__What you will do__:
Only the images are to be dropped; the records themselves must be repeated exactly.

Stored data
☆ ☆ ☆ ☆ ☆ ☆ ☆
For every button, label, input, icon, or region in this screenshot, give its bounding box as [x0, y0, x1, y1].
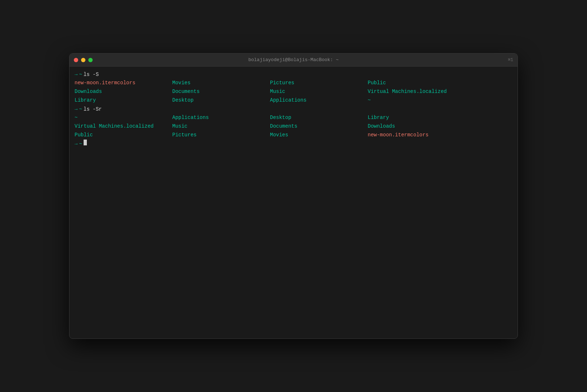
ls-sr-item-1-1: ~: [75, 114, 172, 122]
ls-sr-row-3: Public Pictures Movies new-moon.itermcol…: [75, 131, 512, 139]
command-2: ls -Sr: [84, 105, 102, 114]
ls-s-item-3-3: Applications: [270, 96, 368, 104]
ls-s-item-1-2: Movies: [172, 79, 270, 87]
ls-s-item-3-2: Desktop: [172, 96, 270, 104]
prompt-tilde-1: ~: [79, 70, 82, 79]
ls-sr-item-3-2: Pictures: [172, 131, 270, 139]
command-1: ls -S: [84, 70, 99, 79]
ls-sr-row-1: ~ Applications Desktop Library: [75, 114, 512, 122]
window-shortcut: ⌘1: [508, 57, 513, 63]
ls-sr-item-1-3: Desktop: [270, 114, 368, 122]
prompt-arrow-1: →: [75, 70, 77, 79]
ls-s-row-2: Downloads Documents Music Virtual Machin…: [75, 88, 512, 95]
ls-s-item-2-1: Downloads: [75, 88, 172, 95]
maximize-button[interactable]: [88, 58, 93, 62]
ls-sr-item-1-2: Applications: [172, 114, 270, 122]
command-line-1: → ~ ls -S: [75, 70, 512, 79]
ls-sr-item-2-3: Documents: [270, 122, 368, 130]
traffic-lights: [74, 58, 93, 62]
terminal-body[interactable]: → ~ ls -S new-moon.itermcolors Movies Pi…: [69, 67, 518, 338]
ls-sr-item-3-1: Public: [75, 131, 172, 139]
prompt-arrow-2: →: [75, 105, 77, 114]
minimize-button[interactable]: [81, 58, 85, 62]
ls-s-row-1: new-moon.itermcolors Movies Pictures Pub…: [75, 79, 512, 87]
ls-s-item-2-2: Documents: [172, 88, 270, 95]
prompt-arrow-3: →: [75, 140, 77, 148]
ls-s-item-1-3: Pictures: [270, 79, 368, 87]
close-button[interactable]: [74, 58, 78, 62]
ls-s-item-3-4: ~: [368, 96, 465, 104]
command-line-2: → ~ ls -Sr: [75, 105, 512, 114]
ls-sr-item-3-3: Movies: [270, 131, 368, 139]
ls-s-item-3-1: Library: [75, 96, 172, 104]
terminal-cursor: [84, 140, 87, 145]
ls-s-item-2-4: Virtual Machines.localized: [368, 88, 465, 95]
ls-s-item-2-3: Music: [270, 88, 368, 95]
ls-sr-row-2: Virtual Machines.localized Music Documen…: [75, 122, 512, 130]
ls-s-item-1-4: Public: [368, 79, 465, 87]
ls-sr-item-1-4: Library: [368, 114, 465, 122]
prompt-tilde-3: ~: [79, 140, 82, 148]
prompt-tilde-2: ~: [79, 105, 82, 114]
ls-sr-item-3-4: new-moon.itermcolors: [368, 131, 465, 139]
window-title: bolajiayodeji@Bolajis-MacBook: ~: [248, 57, 339, 63]
titlebar: bolajiayodeji@Bolajis-MacBook: ~ ⌘1: [69, 54, 518, 67]
ls-s-item-1-1: new-moon.itermcolors: [75, 79, 172, 87]
ls-s-row-3: Library Desktop Applications ~: [75, 96, 512, 104]
command-line-3: → ~: [75, 140, 512, 148]
ls-sr-item-2-1: Virtual Machines.localized: [75, 122, 172, 130]
ls-sr-item-2-2: Music: [172, 122, 270, 130]
ls-sr-item-2-4: Downloads: [368, 122, 465, 130]
terminal-window: bolajiayodeji@Bolajis-MacBook: ~ ⌘1 → ~ …: [69, 53, 518, 339]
☆ ☆ ☆ ☆ ☆ ☆ ☆
__Written solution__:
For every button, label, input, icon, or region in this screenshot, give its bounding box as [x0, y0, x1, y1].
ls-sr-item-1-1: ~: [75, 114, 172, 122]
ls-sr-row-3: Public Pictures Movies new-moon.itermcol…: [75, 131, 512, 139]
command-2: ls -Sr: [84, 105, 102, 114]
ls-s-item-3-3: Applications: [270, 96, 368, 104]
ls-s-item-1-2: Movies: [172, 79, 270, 87]
ls-s-item-3-2: Desktop: [172, 96, 270, 104]
prompt-tilde-1: ~: [79, 70, 82, 79]
ls-sr-item-3-2: Pictures: [172, 131, 270, 139]
command-1: ls -S: [84, 70, 99, 79]
ls-sr-row-1: ~ Applications Desktop Library: [75, 114, 512, 122]
window-shortcut: ⌘1: [508, 57, 513, 63]
ls-sr-item-1-3: Desktop: [270, 114, 368, 122]
prompt-arrow-1: →: [75, 70, 77, 79]
ls-s-row-2: Downloads Documents Music Virtual Machin…: [75, 88, 512, 95]
ls-s-item-2-1: Downloads: [75, 88, 172, 95]
maximize-button[interactable]: [88, 58, 93, 62]
ls-sr-item-1-2: Applications: [172, 114, 270, 122]
command-line-1: → ~ ls -S: [75, 70, 512, 79]
ls-sr-item-2-3: Documents: [270, 122, 368, 130]
traffic-lights: [74, 58, 93, 62]
terminal-body[interactable]: → ~ ls -S new-moon.itermcolors Movies Pi…: [69, 67, 518, 338]
ls-sr-item-3-1: Public: [75, 131, 172, 139]
prompt-arrow-2: →: [75, 105, 77, 114]
minimize-button[interactable]: [81, 58, 85, 62]
ls-s-row-1: new-moon.itermcolors Movies Pictures Pub…: [75, 79, 512, 87]
ls-s-item-2-2: Documents: [172, 88, 270, 95]
prompt-arrow-3: →: [75, 140, 77, 148]
ls-s-item-1-3: Pictures: [270, 79, 368, 87]
close-button[interactable]: [74, 58, 78, 62]
ls-s-item-3-4: ~: [368, 96, 465, 104]
command-line-2: → ~ ls -Sr: [75, 105, 512, 114]
ls-sr-item-3-3: Movies: [270, 131, 368, 139]
ls-s-item-3-1: Library: [75, 96, 172, 104]
terminal-cursor: [84, 140, 87, 145]
ls-s-item-2-4: Virtual Machines.localized: [368, 88, 465, 95]
ls-s-item-2-3: Music: [270, 88, 368, 95]
ls-sr-row-2: Virtual Machines.localized Music Documen…: [75, 122, 512, 130]
ls-s-item-1-4: Public: [368, 79, 465, 87]
ls-sr-item-1-4: Library: [368, 114, 465, 122]
prompt-tilde-3: ~: [79, 140, 82, 148]
prompt-tilde-2: ~: [79, 105, 82, 114]
ls-sr-item-3-4: new-moon.itermcolors: [368, 131, 465, 139]
window-title: bolajiayodeji@Bolajis-MacBook: ~: [248, 57, 339, 63]
titlebar: bolajiayodeji@Bolajis-MacBook: ~ ⌘1: [69, 54, 518, 67]
ls-s-item-1-1: new-moon.itermcolors: [75, 79, 172, 87]
ls-s-row-3: Library Desktop Applications ~: [75, 96, 512, 104]
command-line-3: → ~: [75, 140, 512, 148]
ls-sr-item-2-1: Virtual Machines.localized: [75, 122, 172, 130]
ls-sr-item-2-2: Music: [172, 122, 270, 130]
ls-sr-item-2-4: Downloads: [368, 122, 465, 130]
terminal-window: bolajiayodeji@Bolajis-MacBook: ~ ⌘1 → ~ …: [69, 53, 518, 339]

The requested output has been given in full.